- _WHAT THE EXERCISE ASKS_:
From the first line to the last, reproduce the records below exactly, omitting any picture.

== Segment start ==

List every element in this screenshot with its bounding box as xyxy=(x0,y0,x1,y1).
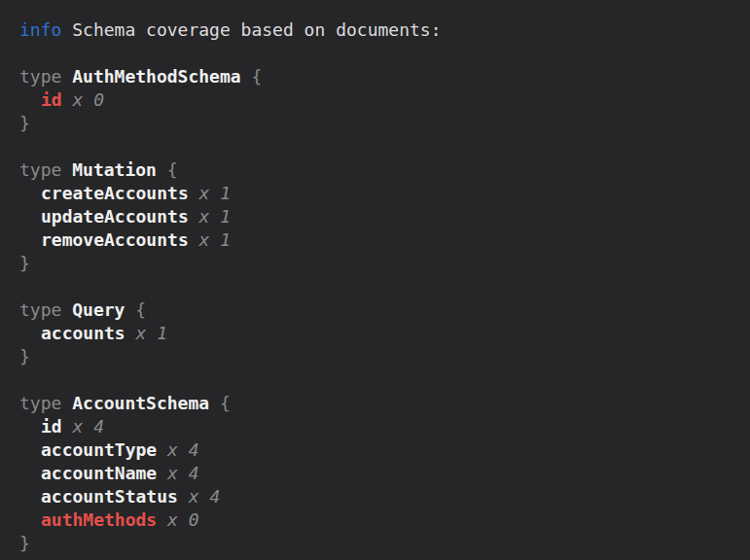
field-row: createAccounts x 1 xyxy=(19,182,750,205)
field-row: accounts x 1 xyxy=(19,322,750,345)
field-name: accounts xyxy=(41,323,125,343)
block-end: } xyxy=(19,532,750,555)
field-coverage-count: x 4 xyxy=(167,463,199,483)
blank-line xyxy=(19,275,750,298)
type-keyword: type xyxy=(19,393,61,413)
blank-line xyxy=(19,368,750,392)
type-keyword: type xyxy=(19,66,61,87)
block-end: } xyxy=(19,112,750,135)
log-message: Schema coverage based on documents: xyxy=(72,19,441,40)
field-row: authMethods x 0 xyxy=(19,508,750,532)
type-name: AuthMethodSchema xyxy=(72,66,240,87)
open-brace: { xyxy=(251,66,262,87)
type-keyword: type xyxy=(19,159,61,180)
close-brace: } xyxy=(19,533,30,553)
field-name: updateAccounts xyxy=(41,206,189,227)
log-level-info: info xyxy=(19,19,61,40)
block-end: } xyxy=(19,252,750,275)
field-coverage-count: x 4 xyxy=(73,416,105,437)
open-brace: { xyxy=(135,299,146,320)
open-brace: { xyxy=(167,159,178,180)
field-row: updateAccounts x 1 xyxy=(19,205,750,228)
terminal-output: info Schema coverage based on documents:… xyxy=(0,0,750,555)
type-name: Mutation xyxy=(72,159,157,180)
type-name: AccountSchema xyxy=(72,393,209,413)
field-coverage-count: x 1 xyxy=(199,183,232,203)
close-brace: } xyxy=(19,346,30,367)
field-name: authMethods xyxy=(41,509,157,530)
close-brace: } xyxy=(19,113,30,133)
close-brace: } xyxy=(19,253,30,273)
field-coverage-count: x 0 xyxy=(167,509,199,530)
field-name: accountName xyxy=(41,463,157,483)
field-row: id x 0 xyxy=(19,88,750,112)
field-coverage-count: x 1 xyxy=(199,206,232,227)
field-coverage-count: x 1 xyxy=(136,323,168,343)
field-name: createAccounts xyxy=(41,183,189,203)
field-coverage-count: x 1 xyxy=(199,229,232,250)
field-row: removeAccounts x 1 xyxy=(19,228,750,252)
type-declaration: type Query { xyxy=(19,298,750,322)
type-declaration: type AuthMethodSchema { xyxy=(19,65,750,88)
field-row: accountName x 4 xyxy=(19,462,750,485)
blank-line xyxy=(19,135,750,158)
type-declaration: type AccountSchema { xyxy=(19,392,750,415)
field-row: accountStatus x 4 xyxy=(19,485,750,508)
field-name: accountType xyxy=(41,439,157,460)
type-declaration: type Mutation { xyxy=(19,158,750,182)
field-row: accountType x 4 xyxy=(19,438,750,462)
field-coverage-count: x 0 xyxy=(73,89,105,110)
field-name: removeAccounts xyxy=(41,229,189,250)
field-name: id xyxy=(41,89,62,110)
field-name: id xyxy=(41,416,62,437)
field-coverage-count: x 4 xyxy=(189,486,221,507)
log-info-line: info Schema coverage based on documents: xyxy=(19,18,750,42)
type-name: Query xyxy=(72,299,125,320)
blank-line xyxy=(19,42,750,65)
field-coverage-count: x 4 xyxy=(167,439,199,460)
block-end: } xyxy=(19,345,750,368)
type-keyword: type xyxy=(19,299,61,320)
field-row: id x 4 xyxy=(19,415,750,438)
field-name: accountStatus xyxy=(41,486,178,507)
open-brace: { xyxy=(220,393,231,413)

== Segment end ==

- _PROBLEM SOLUTION_:
List every element in this screenshot with its bounding box as xyxy=(x0,y0,x1,y1).
field-row: createAccounts x 1 xyxy=(19,182,750,205)
field-row: accounts x 1 xyxy=(19,322,750,345)
field-name: accounts xyxy=(41,323,125,343)
block-end: } xyxy=(19,532,750,555)
field-coverage-count: x 4 xyxy=(167,463,199,483)
blank-line xyxy=(19,275,750,298)
type-keyword: type xyxy=(19,393,61,413)
blank-line xyxy=(19,368,750,392)
type-keyword: type xyxy=(19,66,61,87)
block-end: } xyxy=(19,112,750,135)
log-message: Schema coverage based on documents: xyxy=(72,19,441,40)
field-row: authMethods x 0 xyxy=(19,508,750,532)
type-name: AuthMethodSchema xyxy=(72,66,240,87)
open-brace: { xyxy=(251,66,262,87)
type-keyword: type xyxy=(19,159,61,180)
close-brace: } xyxy=(19,533,30,553)
field-name: updateAccounts xyxy=(41,206,189,227)
log-level-info: info xyxy=(19,19,61,40)
block-end: } xyxy=(19,252,750,275)
field-coverage-count: x 4 xyxy=(73,416,105,437)
open-brace: { xyxy=(135,299,146,320)
open-brace: { xyxy=(167,159,178,180)
field-row: updateAccounts x 1 xyxy=(19,205,750,228)
terminal-output: info Schema coverage based on documents:… xyxy=(0,0,750,555)
type-name: Mutation xyxy=(72,159,157,180)
type-name: AccountSchema xyxy=(72,393,209,413)
field-coverage-count: x 1 xyxy=(199,183,232,203)
close-brace: } xyxy=(19,346,30,367)
field-name: authMethods xyxy=(41,509,157,530)
close-brace: } xyxy=(19,113,30,133)
close-brace: } xyxy=(19,253,30,273)
field-coverage-count: x 0 xyxy=(167,509,199,530)
field-name: accountName xyxy=(41,463,157,483)
field-row: id x 0 xyxy=(19,88,750,112)
field-coverage-count: x 1 xyxy=(199,206,232,227)
field-coverage-count: x 1 xyxy=(136,323,168,343)
field-name: createAccounts xyxy=(41,183,189,203)
field-coverage-count: x 1 xyxy=(199,229,232,250)
field-row: removeAccounts x 1 xyxy=(19,228,750,252)
type-declaration: type Query { xyxy=(19,298,750,322)
type-declaration: type AuthMethodSchema { xyxy=(19,65,750,88)
field-row: accountName x 4 xyxy=(19,462,750,485)
blank-line xyxy=(19,135,750,158)
type-declaration: type AccountSchema { xyxy=(19,392,750,415)
field-row: accountStatus x 4 xyxy=(19,485,750,508)
field-name: accountType xyxy=(41,439,157,460)
type-declaration: type Mutation { xyxy=(19,158,750,182)
field-row: accountType x 4 xyxy=(19,438,750,462)
field-coverage-count: x 0 xyxy=(73,89,105,110)
field-name: removeAccounts xyxy=(41,229,189,250)
field-name: id xyxy=(41,89,62,110)
field-name: id xyxy=(41,416,62,437)
field-coverage-count: x 4 xyxy=(189,486,221,507)
log-info-line: info Schema coverage based on documents: xyxy=(19,18,750,42)
type-name: Query xyxy=(72,299,125,320)
blank-line xyxy=(19,42,750,65)
field-coverage-count: x 4 xyxy=(167,439,199,460)
block-end: } xyxy=(19,345,750,368)
type-keyword: type xyxy=(19,299,61,320)
field-row: id x 4 xyxy=(19,415,750,438)
field-name: accountStatus xyxy=(41,486,178,507)
open-brace: { xyxy=(220,393,231,413)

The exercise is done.